TAK SESUAI FUNGSI - Gedung Lembaga Penyelenggara Kesejahteraan Sosial (LPKS) di Siniu, Kabupaten Parigi Moutong tidak dimanfaatkan sesuai fungsinya. (Foto: Metrosulawes/ Zulfikar)

Parimo, Metrosulawesi.id – Gedung Lembaga Penyelenggara Kesejahteraan Sosial (LPKS) di Siniu, Kabupaten Parigi Moutong tidak  dimanfaatkan sesuai fungsinya. Saat ini malah dihuni pegawai rumah sehat Badan Amil Zakat Nasional (Baznas).

Gedung yang dibangun sejak tahun 2016 silam itu bersumber dari Anggaran Pendapatan Belanja Nasional (APBN) tersebut, harusnya dihuni anak yang berhadapan dengan hukum. 

Apalagi saat ini terdapat kerusakan pada beberapa bagian bangunan, diduga karena telah lama tidak beroperasi dan tanpa perawatan, seperti pintu bangunan aula, serta rumah ibadah, bahkan telah dipenuhi rumput liar.

“Bangunan ini kami tempati hanya sementara, saat pertama tinggal disini, memang tidak terurus. Kemarin kami baru saja menyemprotkan racun tanaman, agar rumputnya mati. Kalau pagar itu rusak karena bencana gempa 2018 lalu,” ungkap salah satu karyawan rumah sehat Baznas, Dewi yang menghuni salah satu bangunan di Gedung LPKS Siniu, Selasa 23 November 2021.

Selain itu kata dia, bahwa tidak hanya dirinya yang tinggal di gedung LPKS itu, akan tetapi kepala rumah sakit Baznas hingga dokter juga tinggal di beberapa gedung LPKS tersebut.

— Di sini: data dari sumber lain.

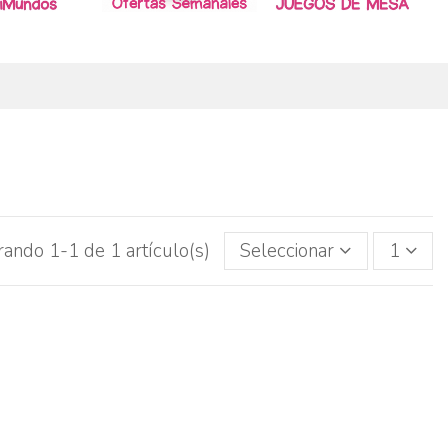
ando 1-1 de 1 artículo(s)
Seleccionar
1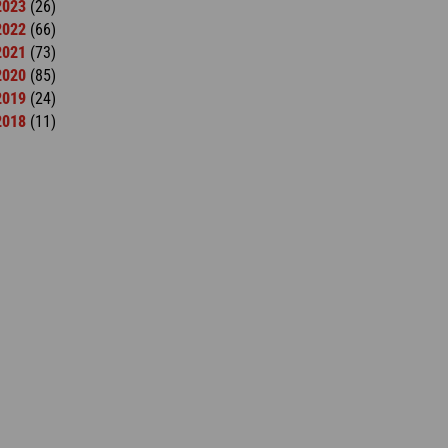
2023
(26)
2022
(66)
2021
(73)
2020
(85)
2019
(24)
2018
(11)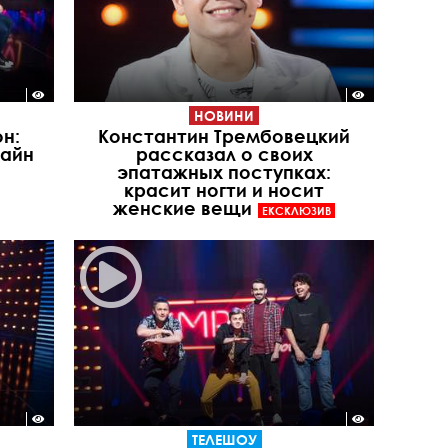
НОВИНИ
он:
Константин Трембовецкий
лайн
рассказал о своих
эпатажных поступках:
красит ногти и носит
женские вещи
ЕКСКЛЮЗИВ
ТЕЛЕШОУ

“Kami siap jika nantinya pihak berwenang atas gedung LPKS itu, tidak membolehkannya menempati tempat itu untuk tinggal sementara. Kalau memang tidak boleh lagi, kami siap untuk meninggalkan tempat ini. Dan kami yang tinggal di sini ikut bertanggung jawab membersihkan dan merawat bangunan ini,” katanya.

Sementara itu, Kepala Bidang Rehabilitasi Sosial, Dinas Sosial Parimo, Djakaria mengatakan, bahwa sudah ada perencanaan pihaknya untuk mengoperasikan gedung LPKS itu, akan tetapi terkendala masalah keamanan. Sebab, 64 meter pagar rumah dan 12 pintu rusak karena bencana gempa 2018 lalu.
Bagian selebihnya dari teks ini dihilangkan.